**Exercise**
Every line of the listing that contains the word "close" is to be copied out.
***** Source information
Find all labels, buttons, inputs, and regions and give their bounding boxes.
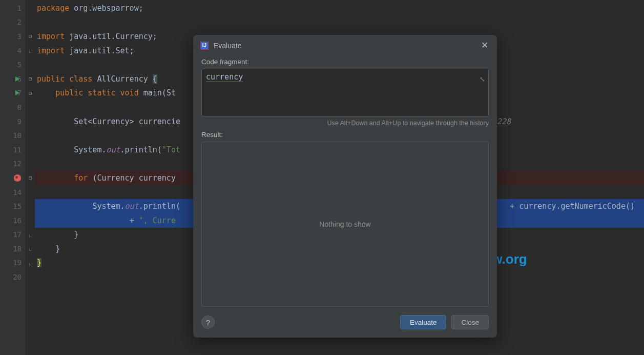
- line-number: 15: [0, 199, 26, 213]
- line-number: 12: [0, 157, 26, 171]
- close-button[interactable]: Close: [451, 315, 489, 329]
- breakpoint-icon[interactable]: [14, 174, 21, 182]
- code-fragment-input[interactable]: currency ⤡: [201, 69, 489, 116]
- evaluate-dialog: IJ Evaluate ✕ Code fragment: currency ⤡ …: [193, 35, 497, 338]
- line-number: 20: [0, 270, 26, 284]
- history-hint: Use Alt+Down and Alt+Up to navigate thro…: [201, 120, 489, 127]
- dialog-title-text: Evaluate: [214, 42, 241, 50]
- close-icon[interactable]: ✕: [480, 40, 490, 51]
- line-number: 7: [0, 86, 26, 101]
- run-gutter-icon[interactable]: [15, 76, 19, 82]
- collapse-icon[interactable]: ⤡: [480, 75, 485, 83]
- line-number: 3: [0, 29, 26, 44]
- fold-toggle-icon[interactable]: ⊟: [29, 75, 32, 82]
- result-label: Result:: [201, 131, 489, 139]
- fold-toggle-icon[interactable]: ⊟: [29, 174, 32, 181]
- code-fragment-value: currency: [206, 72, 243, 82]
- result-panel: Nothing to show: [201, 142, 489, 307]
- fold-end-icon: ⌞: [29, 245, 32, 252]
- line-number: 11: [0, 143, 26, 157]
- line-number: 8: [0, 100, 26, 114]
- fold-toggle-icon[interactable]: ⊟: [29, 90, 32, 96]
- line-number: 6: [0, 72, 26, 86]
- line-number: 5: [0, 57, 26, 72]
- help-button[interactable]: ?: [201, 315, 215, 329]
- line-number: 17: [0, 228, 26, 242]
- line-number: 9: [0, 114, 26, 129]
- intellij-icon: IJ: [200, 42, 209, 50]
- dialog-titlebar[interactable]: IJ Evaluate ✕: [193, 35, 497, 54]
- line-gutter: 1 2 3 4 5 6 7 8 9 10 11 12 13 14 15 16 1…: [0, 0, 26, 355]
- line-number: 10: [0, 128, 26, 143]
- code-fragment-label: Code fragment:: [201, 58, 489, 66]
- fold-column: ⊟ ⌞ ⊟ ⊟ ⊟ ⌞ ⌞ ⌞: [26, 0, 35, 355]
- fold-end-icon: ⌞: [29, 47, 32, 54]
- line-number: 18: [0, 242, 26, 256]
- fold-end-icon: ⌞: [29, 231, 32, 238]
- run-gutter-icon[interactable]: [15, 90, 19, 95]
- result-empty-text: Nothing to show: [319, 220, 370, 228]
- line-number: 14: [0, 185, 26, 200]
- line-number: 19: [0, 256, 26, 270]
- line-number: 1: [0, 1, 26, 15]
- evaluate-button[interactable]: Evaluate: [400, 315, 447, 329]
- fold-toggle-icon[interactable]: ⊟: [29, 33, 32, 40]
- line-number: 16: [0, 213, 26, 228]
- line-number: 4: [0, 44, 26, 58]
- line-number: 2: [0, 15, 26, 30]
- fold-end-icon: ⌞: [29, 260, 32, 266]
- line-number: 13: [0, 171, 26, 185]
**********
**Reply**
- close-button[interactable]: Close: [451, 315, 489, 329]
- close-icon[interactable]: ✕: [480, 40, 490, 51]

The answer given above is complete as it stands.